Duncan-Andrade lectures on educational equity at San Francisco State University, and all over the world. He instructs students like Bisquera on how to become effective educators serving low-income communities. He says students do their best when teachers show they care.

“Teaching and learning always boils down to one thing and one thing only, and that’s relationships,” he explained.

And he should know: he’s taught more than 20 years in the Oakland schools. He gravitates toward the kind of student he was himself:

“I was the kid with anger management problems,” he remembered. “I was the kid who couldn’t sit still.”
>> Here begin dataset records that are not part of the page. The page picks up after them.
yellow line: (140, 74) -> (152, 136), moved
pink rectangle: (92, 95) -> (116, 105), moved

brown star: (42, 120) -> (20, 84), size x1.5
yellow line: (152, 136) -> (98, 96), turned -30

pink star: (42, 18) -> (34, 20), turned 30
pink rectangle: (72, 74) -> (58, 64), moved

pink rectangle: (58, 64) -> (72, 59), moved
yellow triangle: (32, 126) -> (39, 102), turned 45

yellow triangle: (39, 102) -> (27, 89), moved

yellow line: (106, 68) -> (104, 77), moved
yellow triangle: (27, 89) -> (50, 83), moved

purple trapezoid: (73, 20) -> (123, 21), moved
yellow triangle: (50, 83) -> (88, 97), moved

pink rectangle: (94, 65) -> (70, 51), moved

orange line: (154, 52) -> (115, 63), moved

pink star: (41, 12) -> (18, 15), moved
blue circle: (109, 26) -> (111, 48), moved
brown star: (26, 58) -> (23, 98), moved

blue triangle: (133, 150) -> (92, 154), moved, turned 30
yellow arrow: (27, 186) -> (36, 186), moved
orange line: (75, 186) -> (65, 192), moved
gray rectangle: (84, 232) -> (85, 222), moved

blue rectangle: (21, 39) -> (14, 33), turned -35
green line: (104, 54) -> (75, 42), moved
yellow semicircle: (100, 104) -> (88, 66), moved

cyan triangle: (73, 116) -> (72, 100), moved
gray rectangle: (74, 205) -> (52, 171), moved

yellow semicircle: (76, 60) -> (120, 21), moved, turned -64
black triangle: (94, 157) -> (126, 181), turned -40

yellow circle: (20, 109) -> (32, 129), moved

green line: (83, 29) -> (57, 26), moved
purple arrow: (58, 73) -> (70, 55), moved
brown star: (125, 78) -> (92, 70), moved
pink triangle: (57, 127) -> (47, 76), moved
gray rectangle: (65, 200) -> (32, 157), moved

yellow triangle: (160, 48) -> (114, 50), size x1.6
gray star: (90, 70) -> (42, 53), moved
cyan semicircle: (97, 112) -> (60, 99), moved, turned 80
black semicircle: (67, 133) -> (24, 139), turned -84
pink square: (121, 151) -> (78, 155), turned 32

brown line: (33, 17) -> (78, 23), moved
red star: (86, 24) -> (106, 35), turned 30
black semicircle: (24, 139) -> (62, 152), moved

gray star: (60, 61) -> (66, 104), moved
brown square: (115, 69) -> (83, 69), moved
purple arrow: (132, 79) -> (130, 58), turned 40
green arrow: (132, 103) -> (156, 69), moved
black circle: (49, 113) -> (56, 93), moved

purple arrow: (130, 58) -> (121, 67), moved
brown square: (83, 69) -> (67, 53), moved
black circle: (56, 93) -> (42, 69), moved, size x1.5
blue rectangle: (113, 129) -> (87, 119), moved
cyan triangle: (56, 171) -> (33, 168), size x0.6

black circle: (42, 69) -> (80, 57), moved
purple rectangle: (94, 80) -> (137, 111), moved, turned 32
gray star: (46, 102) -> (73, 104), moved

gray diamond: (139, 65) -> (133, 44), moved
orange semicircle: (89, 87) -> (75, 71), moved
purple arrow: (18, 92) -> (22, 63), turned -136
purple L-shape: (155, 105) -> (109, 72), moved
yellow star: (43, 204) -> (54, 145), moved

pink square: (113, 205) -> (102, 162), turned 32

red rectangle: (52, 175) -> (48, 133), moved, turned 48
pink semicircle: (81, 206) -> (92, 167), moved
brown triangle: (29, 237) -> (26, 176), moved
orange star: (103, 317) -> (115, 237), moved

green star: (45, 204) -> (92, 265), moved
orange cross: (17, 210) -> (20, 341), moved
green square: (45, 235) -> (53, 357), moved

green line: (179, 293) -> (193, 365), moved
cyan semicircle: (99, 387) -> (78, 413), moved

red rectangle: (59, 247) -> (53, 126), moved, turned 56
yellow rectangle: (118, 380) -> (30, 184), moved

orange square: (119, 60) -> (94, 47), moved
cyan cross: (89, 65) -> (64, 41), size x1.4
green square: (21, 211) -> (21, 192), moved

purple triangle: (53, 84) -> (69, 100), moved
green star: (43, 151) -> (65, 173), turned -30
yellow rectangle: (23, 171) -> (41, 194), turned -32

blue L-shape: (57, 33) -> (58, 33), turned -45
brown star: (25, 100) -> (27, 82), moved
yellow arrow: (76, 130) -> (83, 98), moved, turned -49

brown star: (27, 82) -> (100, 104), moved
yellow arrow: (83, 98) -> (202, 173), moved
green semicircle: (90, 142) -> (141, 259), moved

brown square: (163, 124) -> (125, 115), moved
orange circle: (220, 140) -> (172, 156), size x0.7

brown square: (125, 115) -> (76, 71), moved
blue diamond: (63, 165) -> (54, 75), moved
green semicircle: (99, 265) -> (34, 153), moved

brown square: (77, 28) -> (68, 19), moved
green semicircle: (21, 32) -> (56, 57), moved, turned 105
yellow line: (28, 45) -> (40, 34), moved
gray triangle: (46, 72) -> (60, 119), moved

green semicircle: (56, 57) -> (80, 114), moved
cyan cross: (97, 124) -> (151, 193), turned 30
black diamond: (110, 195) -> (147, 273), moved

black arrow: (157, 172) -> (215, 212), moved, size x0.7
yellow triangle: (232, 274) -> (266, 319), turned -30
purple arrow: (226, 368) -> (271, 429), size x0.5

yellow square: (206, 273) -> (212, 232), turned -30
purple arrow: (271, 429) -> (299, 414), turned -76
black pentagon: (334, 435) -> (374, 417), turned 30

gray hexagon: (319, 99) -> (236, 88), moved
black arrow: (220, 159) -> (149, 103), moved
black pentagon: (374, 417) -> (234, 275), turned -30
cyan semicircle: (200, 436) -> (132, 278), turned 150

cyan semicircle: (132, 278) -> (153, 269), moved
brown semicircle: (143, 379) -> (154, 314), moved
And he was the kid who got crushed, trying to tell one teacher exciting news: that UC Berkeley recruited him as an athlete.

“I tell him and he laughs in front of the whole class and says to the class, ‘He thinks HE can go to Berkeley. ‘”

So when Duncan-Andrade decided to teach, he wanted to become the kind of teacher he never had.

He became like a big brother and strict father to Dennis Thompson 20 years ago. Thompson said he didn’t care much about school until he ended up in Duncan-Andrade’s middle school English class. Jeff would check on his welfare, on and off campus.

“It was like, ‘Man, this teacher’s at my house!’ I knew at that time, all right, this guy’s not playing, he cares,” Thompson remembered.

Today, Thompson manages 140 employees at an Oakland business and volunteers in his community. He says he believed in himself because Duncan-Andrade did.

“He really gave his all. He wasn’t gonna give up on you,” Thompson said.

He’s not giving up on future generations either. He’s planning a new kindergarten-through-8th-grade charter school in East Oakland, called Roses in Concrete, that’s scheduled to open in a year. It comes from a community-based group he co-founded, iSeed, that works toward solving the community’s most critical problems.

“What I love is the opportunity to engage in deep meaningful relationships with kids and families and watching them pursue their dream,” Duncan-Andrade said.

So for investing in the lives of his students and equipping a new generation of teachers, this week’s Jefferson Award in the Bay Area goes to Jeff Duncan-Andrade.